I was planning on having them go more in depth with
annotation, having them take out high lighters and figuring out claims and
evidence, but during the first class I asked the students if they’d heard of
annotation before (I wrote the word on the board). They all gave me blank
looks. “Whut?”was the general consensus. In one of the classes many of them
raised their hand and said they’d heard of annotation and had used the
technique before in a previous class, but all of the other classes were
clueless- never heard of it before. So I realized I needed to dial it down and
start small and add more annotation to the lesson on Day 4. I taught them how
to write a note to themselves next to the title of each article about the point
of view of the author. Their first annotation!
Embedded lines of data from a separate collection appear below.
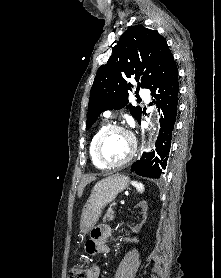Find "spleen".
<instances>
[{
	"instance_id": "3e777b00",
	"label": "spleen",
	"mask_w": 221,
	"mask_h": 278,
	"mask_svg": "<svg viewBox=\"0 0 221 278\" xmlns=\"http://www.w3.org/2000/svg\"><path fill=\"white\" fill-rule=\"evenodd\" d=\"M131 183H132V185H133L134 187H136V189H137L140 193H143V191H144V185H143L142 183H138V182H136V181H132Z\"/></svg>"
}]
</instances>
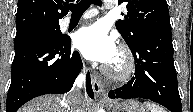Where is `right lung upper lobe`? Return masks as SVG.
<instances>
[{
	"label": "right lung upper lobe",
	"mask_w": 193,
	"mask_h": 112,
	"mask_svg": "<svg viewBox=\"0 0 193 112\" xmlns=\"http://www.w3.org/2000/svg\"><path fill=\"white\" fill-rule=\"evenodd\" d=\"M73 0H18L17 31L48 25H59L68 14V2Z\"/></svg>",
	"instance_id": "cb5924a9"
}]
</instances>
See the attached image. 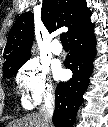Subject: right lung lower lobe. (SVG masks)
<instances>
[{
    "label": "right lung lower lobe",
    "instance_id": "obj_1",
    "mask_svg": "<svg viewBox=\"0 0 108 127\" xmlns=\"http://www.w3.org/2000/svg\"><path fill=\"white\" fill-rule=\"evenodd\" d=\"M93 29L94 24L89 21L69 37L70 54L65 60V66L72 70L73 77L66 83L57 85L53 115L55 127H73L78 108L83 102L95 54Z\"/></svg>",
    "mask_w": 108,
    "mask_h": 127
}]
</instances>
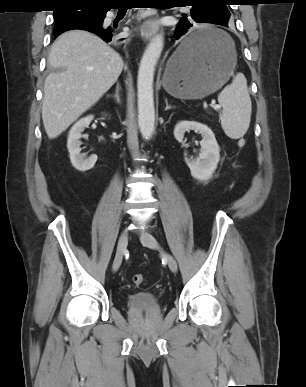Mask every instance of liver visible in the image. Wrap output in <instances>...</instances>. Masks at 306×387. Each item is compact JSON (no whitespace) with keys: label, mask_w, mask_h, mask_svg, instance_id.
Instances as JSON below:
<instances>
[{"label":"liver","mask_w":306,"mask_h":387,"mask_svg":"<svg viewBox=\"0 0 306 387\" xmlns=\"http://www.w3.org/2000/svg\"><path fill=\"white\" fill-rule=\"evenodd\" d=\"M48 63L57 71L45 80L42 120L48 137L54 139L112 87L123 61L97 35L72 30L52 44Z\"/></svg>","instance_id":"obj_1"}]
</instances>
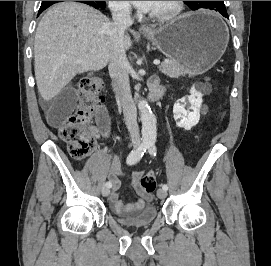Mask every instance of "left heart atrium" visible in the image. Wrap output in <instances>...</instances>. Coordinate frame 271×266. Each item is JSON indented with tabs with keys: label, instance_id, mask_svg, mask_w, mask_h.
<instances>
[{
	"label": "left heart atrium",
	"instance_id": "left-heart-atrium-1",
	"mask_svg": "<svg viewBox=\"0 0 271 266\" xmlns=\"http://www.w3.org/2000/svg\"><path fill=\"white\" fill-rule=\"evenodd\" d=\"M137 8L143 11H151L157 1H131Z\"/></svg>",
	"mask_w": 271,
	"mask_h": 266
}]
</instances>
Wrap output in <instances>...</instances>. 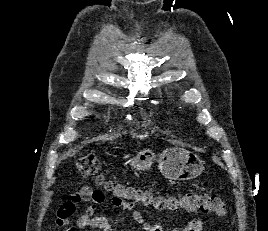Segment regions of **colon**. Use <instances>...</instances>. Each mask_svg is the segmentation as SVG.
<instances>
[{
  "mask_svg": "<svg viewBox=\"0 0 268 231\" xmlns=\"http://www.w3.org/2000/svg\"><path fill=\"white\" fill-rule=\"evenodd\" d=\"M77 170L85 177H90L102 186L121 209L131 205L141 204L151 206L157 210L176 211L183 209L188 213H212L218 217H225L227 209L222 199L216 195L188 191L180 197L153 196L148 191L133 187H126L107 179L103 173L100 161L93 155H83L76 160ZM86 194L85 191L81 195Z\"/></svg>",
  "mask_w": 268,
  "mask_h": 231,
  "instance_id": "5ec220e1",
  "label": "colon"
}]
</instances>
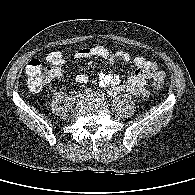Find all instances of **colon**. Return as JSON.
Here are the masks:
<instances>
[{
    "label": "colon",
    "mask_w": 195,
    "mask_h": 195,
    "mask_svg": "<svg viewBox=\"0 0 195 195\" xmlns=\"http://www.w3.org/2000/svg\"><path fill=\"white\" fill-rule=\"evenodd\" d=\"M61 70L57 66H46L39 60H31L26 67L28 87L32 91H38L53 77L59 76ZM165 83V75L156 78L153 82L155 88H161Z\"/></svg>",
    "instance_id": "colon-1"
}]
</instances>
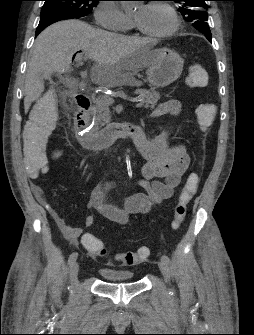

After the read alouds I assigned post assessment
comprehension questions they could work on in pairs. These were higher level
questions that had to be answered in complete sentences. I showed them how they
could answer questions one and three using the annotation they placed at the
top of each article, turning their note into a complete sentence. This linked
the value of annotation to their work. They had to compare and contrast the two
articles and also I turned the titles of the two articles into questions to be
answered. I circulated and could tell that the questions were challenging for
them so I spent time coaching them individually. Just the right amount of
challenging though - good learning!
At the end of each 90 min block there was always about
ten minutes left and I used that time for turning in work and having the
closure of showing a 5 min. video I found from CBS Sunday Morning about a
couple who met and married because of their mutual love for extreme sports. It
was darling, the students always clapped at the end. J
Smarty! Your experience had you automatically doing a pre-assessment during class on annotation! And, you learned and you proceeded accordingly. When teachers begin their careers, they rarely ask students what they know or can do. You do...and, my lesson is over. Loved your close of class! You do not even need a post-assessment, but your students do! They need to be reminded of what they learned about Xtreme Sports. Perhaps you could start with that question in tomorrow's class. Thank you...applause!